I had the awful situation of having to face him again in work but I just tried to walk past him with a brief hello. It was agonising - he did attempt a short apology but in his words it was 'sorry about everything I just got all'...and made this funny noise that you would make as if you were shivering or something.

I had developed feelings by this point but just had to try to get on with it. I was hit with various other awful things like him accusing me of stalking one of his exes. He blew up at me in work as I had clicked on her profile when she came up as a friend suggestion. It was genuine. She is friends with my cousin and I have family in the area he is from. He defriended me from facebook as I had clicked 'like' on this ladies nails, and then once I realised who she was I unliked it. Thinking no harm done, but he found out. He was SO angry with me. It crushed me that he had deleted me and when I tried to explain the family connection, he put his hand up in front of me and said 'I don't want to hear it'. When I said 'Please let me explain!' he shouted 'F* off' at me infront of my colleagues.

There is a lot of other stuff that has happened but that Christmas he approached me again after he started talking to me again and we slept together. He told me he knew how much I had fallen for him and that he just needed time as he admitted he didn't know what he was doing with his life. I told him to take all the time he needed. A few days later, he stopped speaking to me again. He approached me for another date which I agreed to and at the time he was due to meet me, he cancelled, saying he wasn't quite ready.

Then he came round again - this time my idea I admit it as I couldn't let him go. We became more involved and he came to my home, asked to see my family albums, made me promises about holidays, the future, said I didn't have to be concerned about money anymore (I'm very independent so it isn't a money issue anyway but was nice to have support). We were close, talking on the phone, being intimate, he even said 'imagine how everyone in work will feel when they find out we've been together for like 8 months' or something..! He told me he wanted me to meet his family, and let me facetime with his sister. It was clear she knew who I was and paid me lots of compliments, telling me she only wanted him to be happy. I said I would never hurt him and would always try to make him happy. He told his sister that I would do anything for him and he told me he felt I was his soulmate. He told other people (who told me) that he had told them he knew I had fallen for him and that I was a lovely girl who would make a wonderful wife.

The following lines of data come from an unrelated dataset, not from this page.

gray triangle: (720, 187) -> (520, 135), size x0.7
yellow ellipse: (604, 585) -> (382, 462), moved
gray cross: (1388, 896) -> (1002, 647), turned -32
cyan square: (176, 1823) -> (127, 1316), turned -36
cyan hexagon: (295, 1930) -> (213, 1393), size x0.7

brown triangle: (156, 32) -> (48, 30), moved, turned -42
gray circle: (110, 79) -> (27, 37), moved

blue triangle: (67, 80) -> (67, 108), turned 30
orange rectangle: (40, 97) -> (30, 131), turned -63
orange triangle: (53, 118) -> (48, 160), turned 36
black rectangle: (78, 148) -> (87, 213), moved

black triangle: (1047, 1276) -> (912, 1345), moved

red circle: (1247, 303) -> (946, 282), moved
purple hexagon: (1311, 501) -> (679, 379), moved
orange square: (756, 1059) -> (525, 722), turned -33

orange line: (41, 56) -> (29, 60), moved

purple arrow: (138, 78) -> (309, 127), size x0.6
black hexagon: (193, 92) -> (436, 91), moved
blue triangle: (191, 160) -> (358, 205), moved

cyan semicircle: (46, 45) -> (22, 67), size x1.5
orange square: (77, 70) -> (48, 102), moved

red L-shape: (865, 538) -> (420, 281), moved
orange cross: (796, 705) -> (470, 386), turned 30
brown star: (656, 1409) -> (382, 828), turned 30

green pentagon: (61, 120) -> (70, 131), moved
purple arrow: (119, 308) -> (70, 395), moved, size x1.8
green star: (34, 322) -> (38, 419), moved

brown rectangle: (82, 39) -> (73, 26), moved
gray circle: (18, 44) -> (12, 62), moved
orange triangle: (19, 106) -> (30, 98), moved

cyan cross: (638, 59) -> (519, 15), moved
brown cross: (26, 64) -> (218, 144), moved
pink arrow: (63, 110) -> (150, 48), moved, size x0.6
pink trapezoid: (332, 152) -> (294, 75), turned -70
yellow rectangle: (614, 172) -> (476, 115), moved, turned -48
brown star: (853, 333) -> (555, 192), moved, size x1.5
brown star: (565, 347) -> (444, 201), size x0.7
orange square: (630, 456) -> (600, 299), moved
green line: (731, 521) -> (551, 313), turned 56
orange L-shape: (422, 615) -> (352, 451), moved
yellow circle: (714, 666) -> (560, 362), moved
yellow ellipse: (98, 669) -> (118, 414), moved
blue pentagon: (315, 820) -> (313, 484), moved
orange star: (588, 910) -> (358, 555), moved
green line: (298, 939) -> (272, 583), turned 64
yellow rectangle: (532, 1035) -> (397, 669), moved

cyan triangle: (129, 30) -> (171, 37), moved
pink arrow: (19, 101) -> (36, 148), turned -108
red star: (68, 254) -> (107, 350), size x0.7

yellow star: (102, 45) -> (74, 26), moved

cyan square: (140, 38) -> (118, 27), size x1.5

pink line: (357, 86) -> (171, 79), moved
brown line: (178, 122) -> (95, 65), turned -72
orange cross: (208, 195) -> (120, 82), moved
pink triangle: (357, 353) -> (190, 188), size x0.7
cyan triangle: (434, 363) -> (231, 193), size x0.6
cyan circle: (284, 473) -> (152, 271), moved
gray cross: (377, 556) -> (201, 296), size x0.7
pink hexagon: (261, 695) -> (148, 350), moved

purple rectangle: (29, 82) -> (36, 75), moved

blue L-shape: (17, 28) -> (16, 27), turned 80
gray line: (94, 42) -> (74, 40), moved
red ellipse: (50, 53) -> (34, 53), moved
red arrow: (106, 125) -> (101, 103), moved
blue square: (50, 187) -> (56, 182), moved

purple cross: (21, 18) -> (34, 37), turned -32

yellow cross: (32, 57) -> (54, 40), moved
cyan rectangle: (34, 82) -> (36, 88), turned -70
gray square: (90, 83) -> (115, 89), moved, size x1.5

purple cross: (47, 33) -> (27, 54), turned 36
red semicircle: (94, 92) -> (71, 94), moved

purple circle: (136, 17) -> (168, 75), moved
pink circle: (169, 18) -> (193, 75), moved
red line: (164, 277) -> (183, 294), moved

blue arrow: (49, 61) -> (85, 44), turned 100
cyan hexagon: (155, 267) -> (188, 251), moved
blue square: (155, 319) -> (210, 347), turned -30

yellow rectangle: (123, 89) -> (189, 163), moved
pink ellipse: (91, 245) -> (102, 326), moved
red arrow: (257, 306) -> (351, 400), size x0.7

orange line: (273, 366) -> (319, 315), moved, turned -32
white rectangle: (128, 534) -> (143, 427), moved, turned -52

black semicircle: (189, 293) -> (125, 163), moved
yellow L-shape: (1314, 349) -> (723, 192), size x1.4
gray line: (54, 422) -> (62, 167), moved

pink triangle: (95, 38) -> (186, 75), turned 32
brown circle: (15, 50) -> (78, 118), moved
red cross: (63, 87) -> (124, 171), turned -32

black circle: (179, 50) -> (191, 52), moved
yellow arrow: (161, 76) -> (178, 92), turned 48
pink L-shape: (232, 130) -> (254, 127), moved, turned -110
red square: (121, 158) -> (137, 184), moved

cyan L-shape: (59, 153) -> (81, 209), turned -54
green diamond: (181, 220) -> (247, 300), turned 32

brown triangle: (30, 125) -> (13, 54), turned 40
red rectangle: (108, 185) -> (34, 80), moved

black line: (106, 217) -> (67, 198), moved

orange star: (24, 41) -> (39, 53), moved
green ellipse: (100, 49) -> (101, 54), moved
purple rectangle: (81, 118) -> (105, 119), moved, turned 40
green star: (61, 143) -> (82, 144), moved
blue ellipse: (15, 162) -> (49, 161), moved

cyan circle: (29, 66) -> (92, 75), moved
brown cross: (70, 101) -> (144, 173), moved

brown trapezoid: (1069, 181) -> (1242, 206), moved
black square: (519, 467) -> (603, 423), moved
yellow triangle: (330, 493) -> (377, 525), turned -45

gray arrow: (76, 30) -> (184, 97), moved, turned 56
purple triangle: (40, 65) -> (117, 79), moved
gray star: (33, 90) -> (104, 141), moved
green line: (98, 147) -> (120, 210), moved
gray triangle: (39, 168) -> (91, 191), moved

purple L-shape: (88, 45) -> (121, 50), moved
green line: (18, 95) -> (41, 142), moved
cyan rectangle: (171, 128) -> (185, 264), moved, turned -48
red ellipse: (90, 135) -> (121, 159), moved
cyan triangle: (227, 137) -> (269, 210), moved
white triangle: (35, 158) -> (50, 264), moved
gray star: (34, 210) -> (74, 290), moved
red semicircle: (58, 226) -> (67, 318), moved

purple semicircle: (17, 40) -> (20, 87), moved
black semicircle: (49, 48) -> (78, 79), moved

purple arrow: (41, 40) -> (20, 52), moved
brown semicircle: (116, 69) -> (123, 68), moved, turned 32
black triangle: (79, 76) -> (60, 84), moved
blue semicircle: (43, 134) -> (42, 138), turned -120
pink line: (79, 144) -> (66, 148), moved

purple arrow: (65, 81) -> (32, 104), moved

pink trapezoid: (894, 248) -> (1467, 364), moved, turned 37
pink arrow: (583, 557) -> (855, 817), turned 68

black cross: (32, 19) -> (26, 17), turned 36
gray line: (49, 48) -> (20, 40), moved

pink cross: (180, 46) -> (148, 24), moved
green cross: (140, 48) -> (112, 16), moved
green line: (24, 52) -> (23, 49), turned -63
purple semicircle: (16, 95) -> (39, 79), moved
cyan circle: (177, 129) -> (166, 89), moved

On the day we were due to meet his family, his whole demeanour changed. We woke up and even his facial expressions were different. He said 'I have to go now' and when I enquired about the family he said 'we'll do it another time'. He assured me he wasn't coming back but I didn't hear from him for 5 days. He sent a text to say he wanted to be alone, he didn't love me, he knew I loved him, that all it was was 'sex and a drink', and that he knew I'd react badly and he had to go because I was stressing him out.

I totally and completely fell apart but managed to sort of hold it together at work. Despite his text, a month later he approached me again, asking for another chance and when I asked him why he had told me he didn't want me, his explanation was that he had just freaked out because he knew I had such deep feelings. Of course I agreed. Nearly as soon as I agreed, he turned cold. Despite the fact we'd made a date, he became cold with me. When I asked him why, he said 'I'm not going back there, I can't do it'.

This was the only time that I visibly cracked at work. Someone saw me crying and told my colleague who told him. He became so so angry with me that he arranged a meeting with me and my boss in which he said in front of my boss 'I did not make love to you - I f*** you'. My boss said nothing. He told me he could 'get any girl in a bar and take her home' and told me that I had caused him a total nightmare.

I took some time off work and when I returned I didn't go near him. But apparently made one fatal mistake. I borrowed his coffee cup. One day when I forgot my own, I used his. Washed it thoroughly and put it back. He found out about this too because someone started to tease him about me using it and he apparently laughed. But with me it was a different story. He took the cup home and said 'I don't like anyone using my stuff'. Despite having been in my home etc.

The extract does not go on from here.